Consider immunotherapy as first-line treatment.
Application of immunotherapy is becoming increasingly more sophisticated as we learn to control the many signals that activate and deactivate T cells. We now have two approved immunotherapies for metastatic melanoma – high-dose interleukin-2 (Proleukin) and ipilimumab (Yervoy) – and at least two investigational ones – adoptive T-cell therapy and a novel antibody to PD-1 (MDX-1106; ASCO 2010 annual meeting. Abstract 2506) – that are especially promising.
There is no question that if you give only a single agent and compare agents head to head, ipilimumab will lose to vemurafenib (Zelboraf), a targeted BRAF inhibitor, in terms of response rate, progression-free survival, and probably median survival. But our goal is the best overall outcome in this population, and in that regard, the sequencing of agents comes into play, and there may be advantages to giving immunotherapy first.
The first of several factors to consider when selecting initial therapy is that immunotherapy can produce long-term durable remissions; for example, about 5% of patients given high-dose interleukin-2 have a remission lasting more than 2 years, in some cases more than 10 years, often without maintenance therapy (Clin. Cancer Res. 2006;12:2353s-8s). In contrast, virtually all patients given targeted agents will require some sort of second therapy when they have progression.
Second, the actual treatment duration of immunotherapy is quite limited, and patients having a response may never need a second therapy. But for targeted therapy, as far as we can tell, patients will have to remain on that therapy forever.
A third factor is the speed of response. Reponses to immunotherapy are slow, in some cases taking at least 12 weeks, whereas responses to targeted agents often occur within days. So it may be difficult to give immunotherapy if you wait until a patient has progression on the targeted agent, whereas the targeted agent works so quickly that it may still be an option after failure of immunotherapy.
It is also noteworthy that targeted therapy can be associated with fulminant relapse. Our limited experience has been that a subset of patients has incredibly rapid progression when this therapy begins to fail and the targeted agent is discontinued, so there’s no opportunity to give immunotherapy at that point.
To be sure, patients with high tumor burden and very rapid tumor progression at initial metastatic presentation are generally not good candidates for receiving immunotherapy first. So you really have to look at the overall patient and consider potential predictive markers like low baseline lymphocyte count (which would disfavor immunotherapy) and preexisting autoimmune disease (which would exclude patients from some immunotherapies and favor targeted therapy).
Fourth, it has been proposed that giving immunotherapy first and targeted therapy second may be synergistic. Admittedly, this is purely theoretical. But the idea is that ipilimumab, for instance, remains in the body for up to 3 months, so if a patient starts to develop progression on this agent and a targeted agent is given at that time, you are essentially giving combination therapy.
Also, antitumor immunity may play an important role in the efficacy of targeted therapy. Very interesting preclinical data suggest that some of the activity of targeted agents requires existing immune responses (Cancer Cell. 2010;18:485-98), so inducing or expanding an immune response first may produce a better overall effect from the targeted agent. Clinically, evidence was presented that vemurafenib induces T-cell infiltrates in the tumor.
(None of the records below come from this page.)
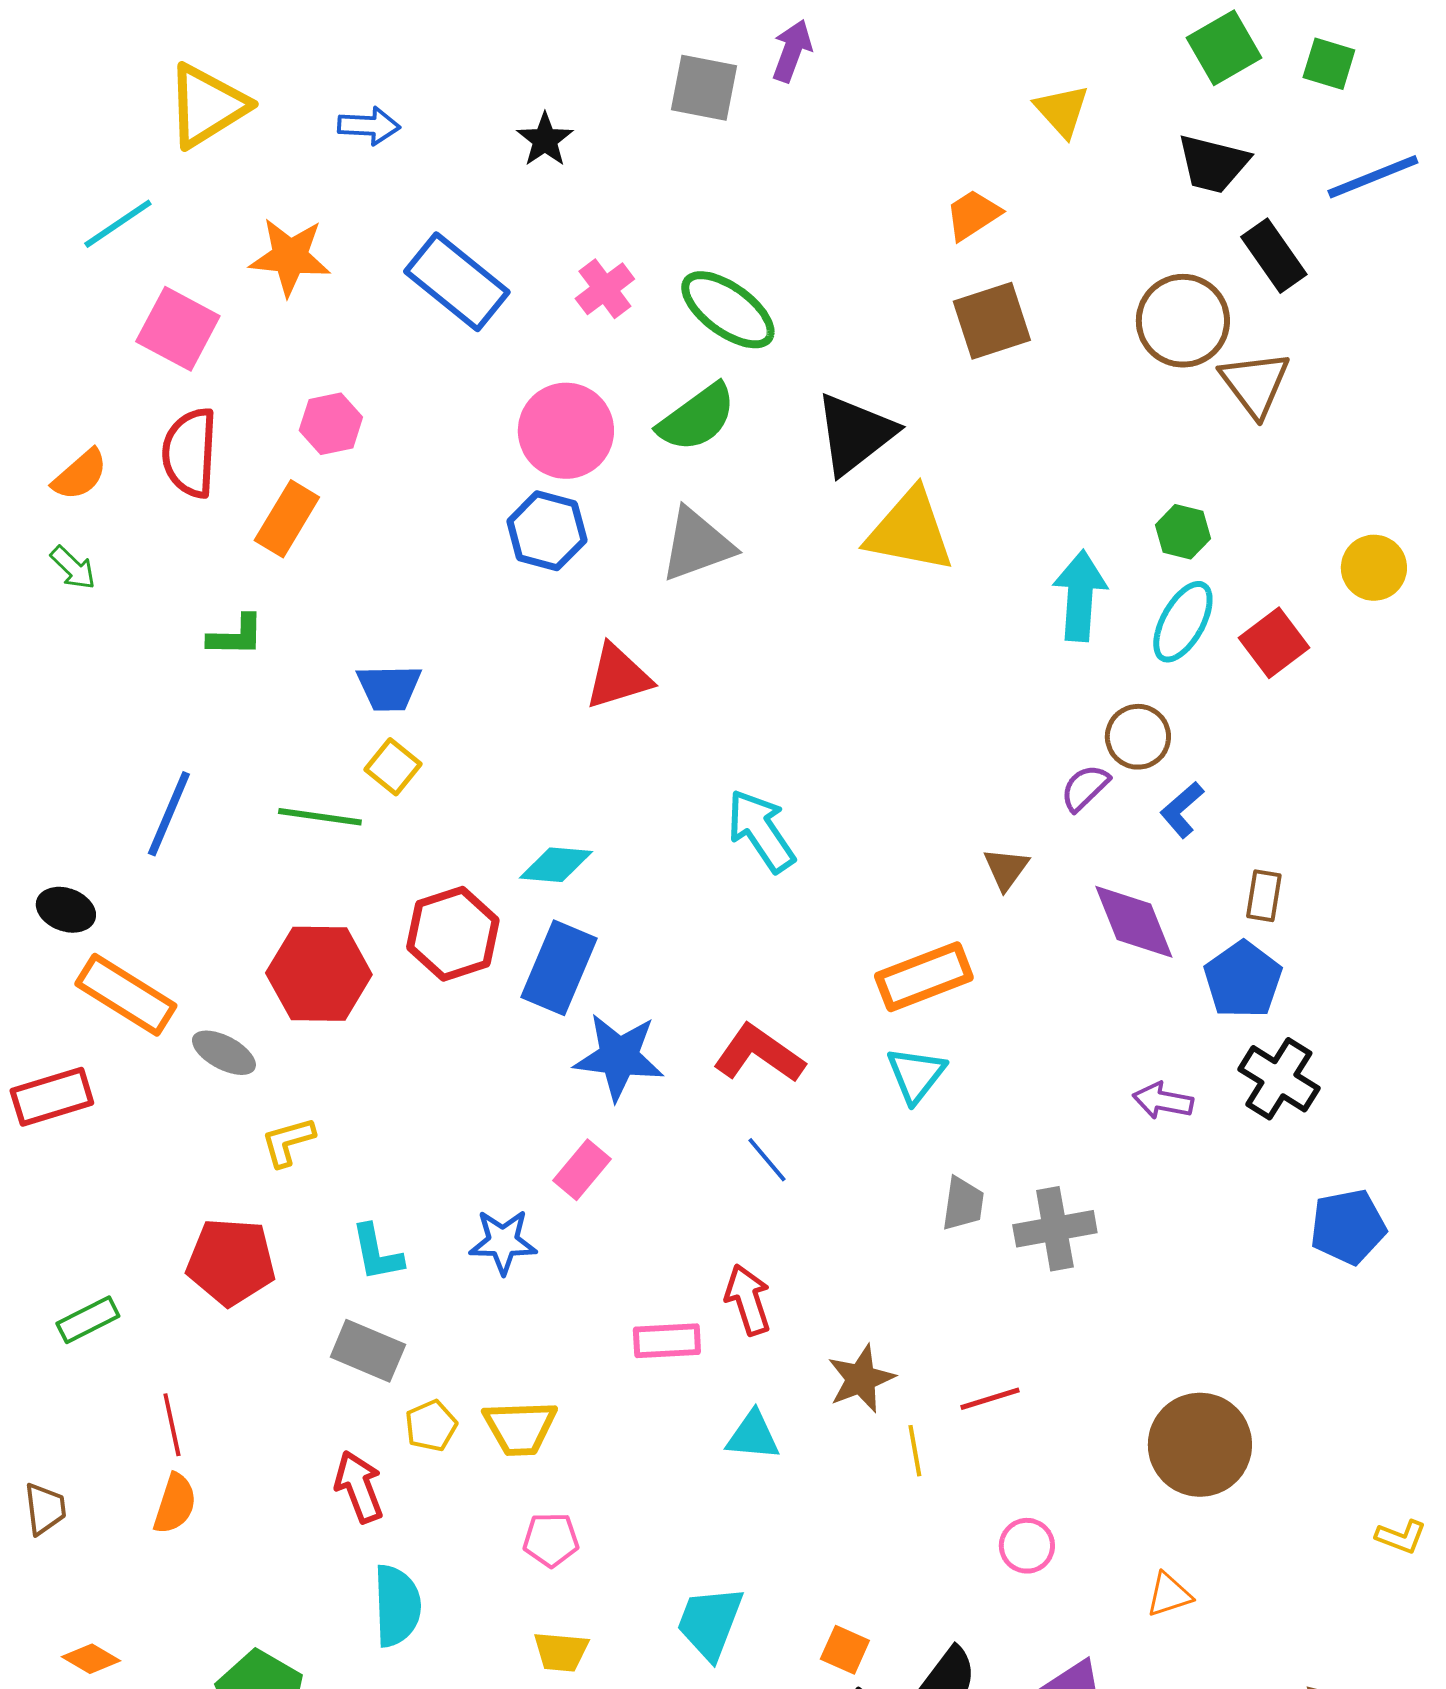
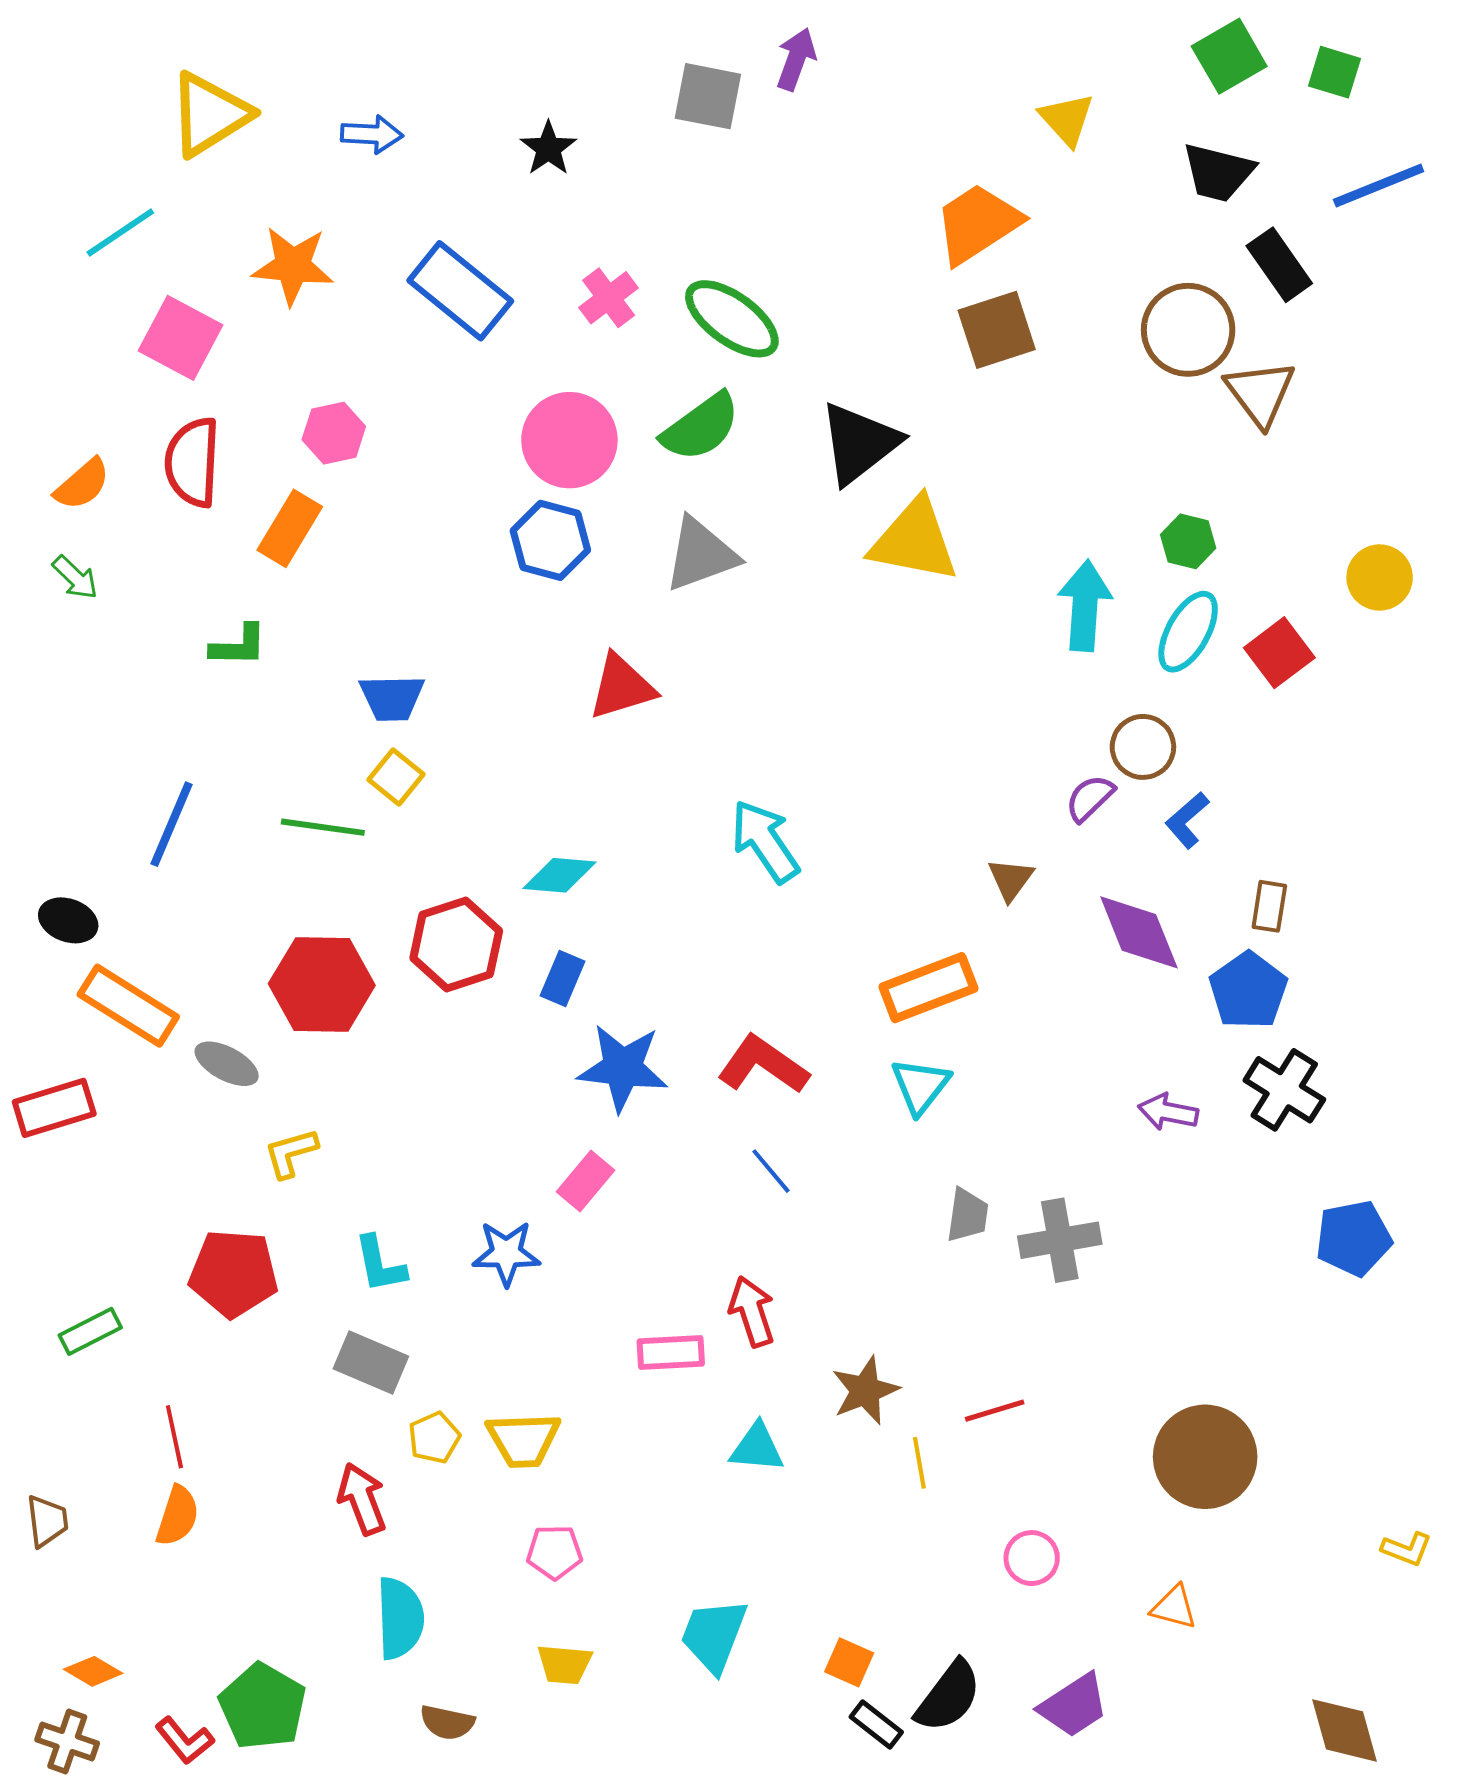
orange trapezoid: (973, 215) -> (978, 224), size x1.6
blue rectangle: (559, 968) -> (562, 979), size x0.6
orange triangle: (1169, 1595) -> (1174, 1607), turned 33

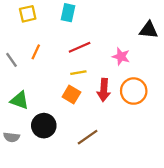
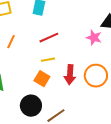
pink star: (121, 56) -> (94, 38), moved
black circle: (44, 126) -> (31, 106), moved

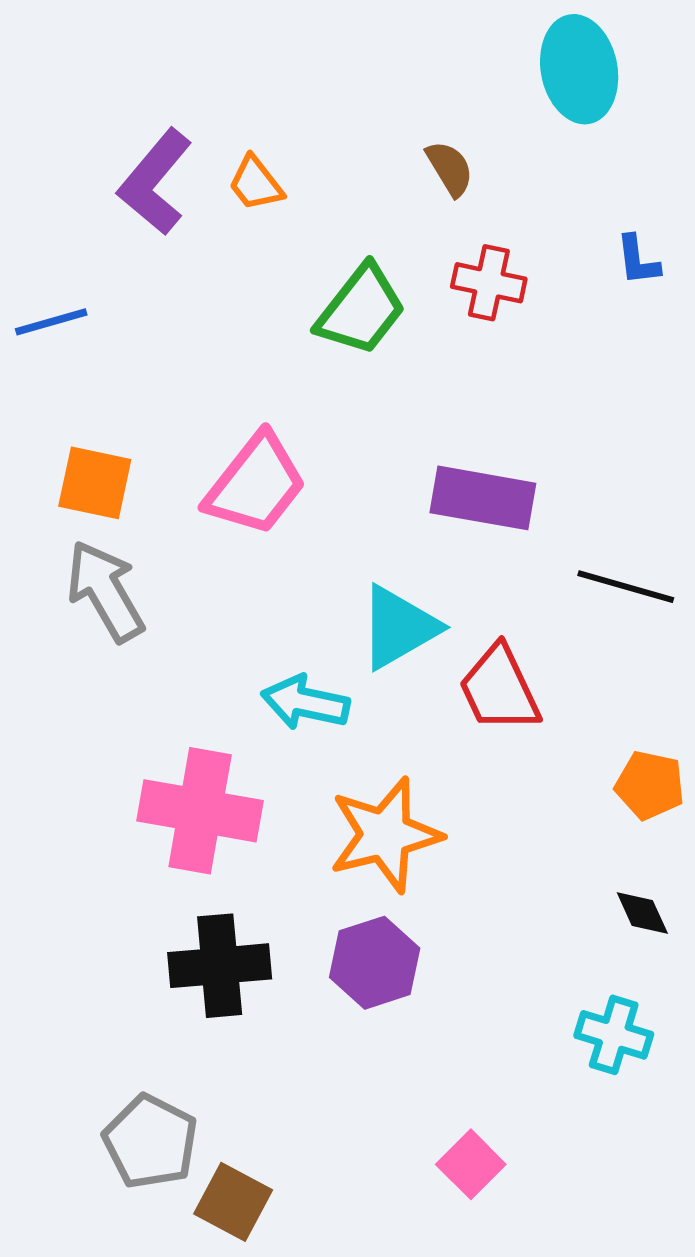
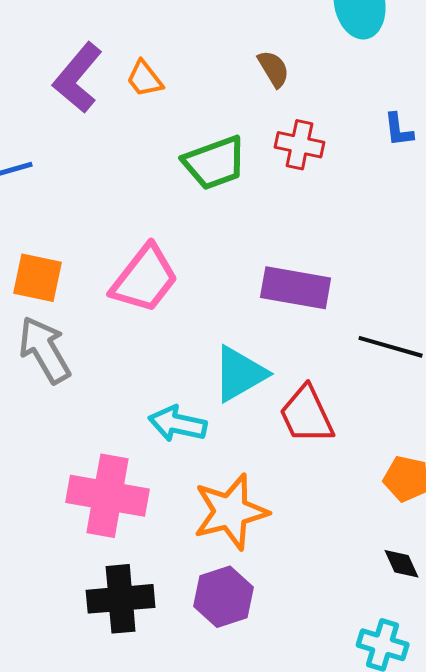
green trapezoid: (361, 310) -> (215, 163), turned 32

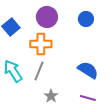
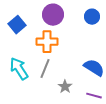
gray star: (51, 96) -> (65, 87), moved

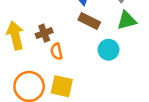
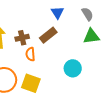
brown rectangle: (89, 21) -> (48, 35), moved, turned -72
cyan circle: (109, 50) -> (73, 68), moved

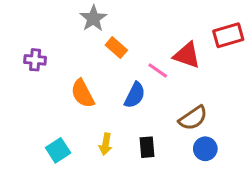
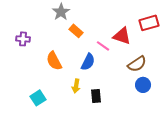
brown semicircle: (193, 118) -> (137, 64), moved
yellow arrow: (106, 144) -> (76, 86), moved
blue circle: (205, 149) -> (143, 85), moved

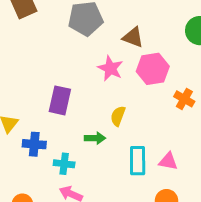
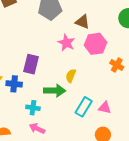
green arrow: (95, 138) -> (55, 91), size x1.5
blue cross: (34, 144) -> (14, 84), moved
cyan rectangle: (138, 161) -> (84, 107), turned 30

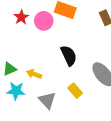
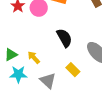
yellow arrow: (34, 74) -> (34, 57), turned 32

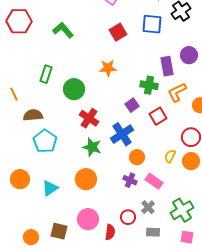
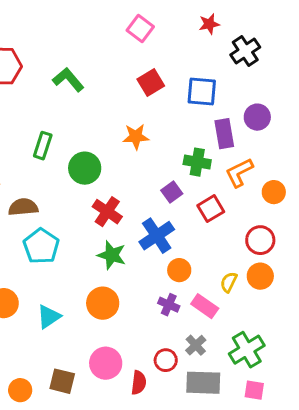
blue square: (152, 24) -> (202, 92), moved
yellow semicircle: (170, 156) -> (229, 282), moved
gray rectangle: (153, 232) -> (203, 383), size x1.6

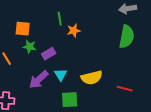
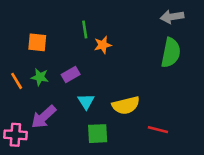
green star: (30, 47) -> (40, 77), moved
purple arrow: (39, 80) -> (44, 117), moved
red line: (125, 89) -> (158, 130), moved

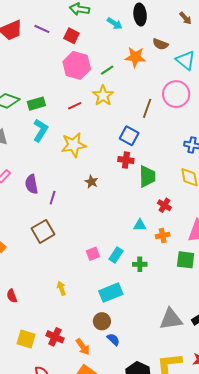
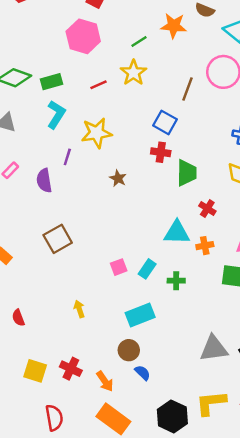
pink hexagon: (77, 65) -> (83, 36), moved
purple line: (53, 198) -> (67, 157), moved
cyan triangle: (140, 225) -> (177, 233), size x1.6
In conclusion, there are compelling reasons to consider immunotherapy as first-line therapy for melanoma. At present, we sometimes have to make difficult choices between initial therapies based on the individual patient, existing data, and our clinical judgment. But future treatment will likely entail use of these therapies in combination to optimize outcomes. Those trials are being planned. There are all sorts of possible combinations coming down the road that will likely improve outcomes.
Dr. Sznol is professor of medical oncology and codirector of the melanoma program at Yale Cancer Center, New Haven, Conn. He disclosed that he is a consultant to Bristol-Myers Squibb (manufacturer of ipilimumab) and Genesis Biopharma (a developer of adoptive cell therapies).
BRAF-targeted therapy has better overall survival.
About half of melanomas have a mutation of BRAF, providing a target for therapy that at the present time has demonstrated great promise. Vemurafenib achieves rapid, often dramatic responses in most patients. In BRIM-2, a phase II trial among patients who had had a failure of a prior therapy, nearly all had regression of disease on vemurafenib and more than 50% achieved a confirmed RECIST (Response Evaluation Criteria in Solid Tumors) clinical response (N. Engl. J. Med., in press). In BRIM-3, a phase III trial among patients with untreated disease, vemurafenib provided a dramatic improvement in both progression-free survival and overall survival over dacarbazine with hazard ratios of 0.26 and 0.37, respectively (N. Engl. J. Med. 2011;364:2507-16).